■ TASK TO CARRY OUT: Which of the lines below contain the string "brand"? Copy each one.

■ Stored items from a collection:
========
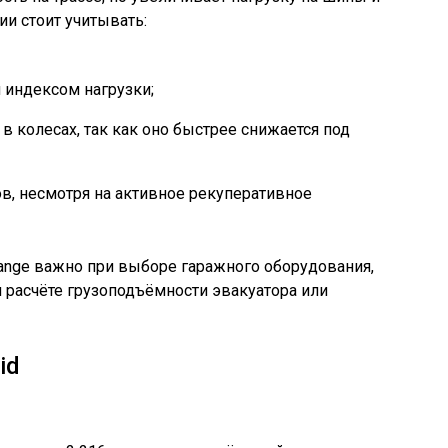
ии стоит учитывать:
 индексом нагрузки;
в колесах, так как оно быстрее снижается под
ов, несмотря на активное рекуперативное
ange важно при выборе гаражного оборудования,
 расчёте грузоподъёмности эвакуатора или
id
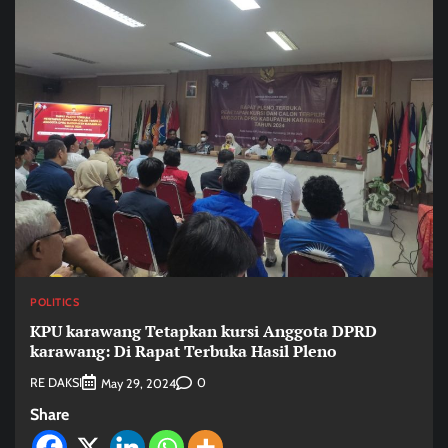
POLITICS
KPU karawang Tetapkan kursi Anggota DPRD
karawang: Di Rapat Terbuka Hasil Pleno
RE DAKSI
0
May 29, 2024
Share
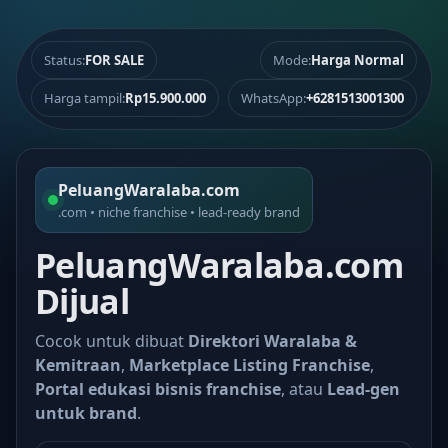
Status:
FOR SALE
Mode:
Harga Normal
Harga tampil:
Rp15.900.000
WhatsApp:
+6281513001300
PeluangWaralaba.com
.com • niche franchise • lead-ready brand
PeluangWaralaba.com
Dijual
Cocok untuk dibuat
Direktori Waralaba &
Kemitraan
,
Marketplace Listing Franchise
,
Portal edukasi bisnis franchise
, atau
Lead-gen
untuk brand
.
========
■ EXERCISE SOLUTION:
.com • niche franchise • lead-ready brand
untuk brand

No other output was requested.